Не раздумывая, она кинулась к тому месту, где начиналась дорога. У нее было столько вопросов!
Тут…
Любка застыла в недоумении, озадаченно нахмурив лоб, позволив себе пустить слюну, даже не пытаясь ее удержать во рту. Никакой дороги не было. Лес стоял ровно стеной, с мелким подъельником, через который и не пробраться. И высокая некошеная трава по краю…
Она молча взвыла и развела руками, переживая, что больше никогда не увидится с волшебниками.
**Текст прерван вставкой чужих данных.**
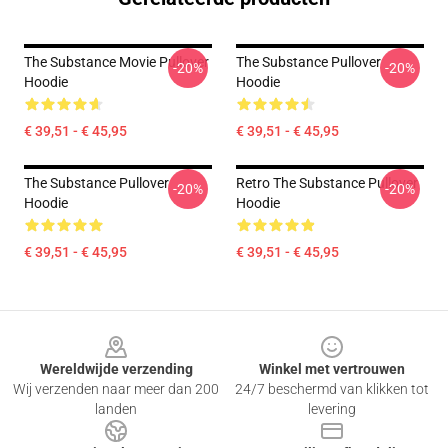
The Substance Movie Pullover
The Substance Pullover
-20%
-20%
Hoodie
Hoodie
€ 39,51 - € 45,95
€ 39,51 - € 45,95
The Substance Pullover
Retro The Substance Pullover
-20%
-20%
Hoodie
Hoodie
€ 39,51 - € 45,95
€ 39,51 - € 45,95
Footer
Wereldwijde verzending
Winkel met vertrouwen
Wij verzenden naar meer dan 200
24/7 beschermd van klikken tot
landen
levering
Оттого, что они ушли раньше, чем она проснулась, Любка испытала горечь, досадуя на саму себя, понимая, что каждый день будет жалеть, что не спросила, как их найти… Теперь они точно будут думать, что она неблагодарная и невоспитанная девочка. Она так разволновалась при встрече, что совсем не подумала узнать, а какая она, колдовская книга, и кто такой Голлем, не показала, что еще умеет считать по пальцам до десяти, и что, например, плюет на два шага, и несколько раз переплывала пруд, а еще совсем не боялась пиявок, а только таких жуков, у которых длинные усы…
Когда Любка пришла чуть-чуть в себя, на всякий случай, а вдруг она ошиблась и это не то место, прошла вдоль опушки далеко вперед, и далеко назад. Изо всех сил она старалась казаться себе храброй, но когда начались потемки и отовсюду поползли тени, ей стало страшно. Теперь на лес, который стал как-то нехорошо шуметь, будто ругался, Любка поглядывала с опаской. Он был высокий, как три дома, если их поставить их друг на друга. Теперь уже и листья стали не видны, а только темное пятно, как тот морок, что напал на них. В лесу она одна еще никогда не оставалась.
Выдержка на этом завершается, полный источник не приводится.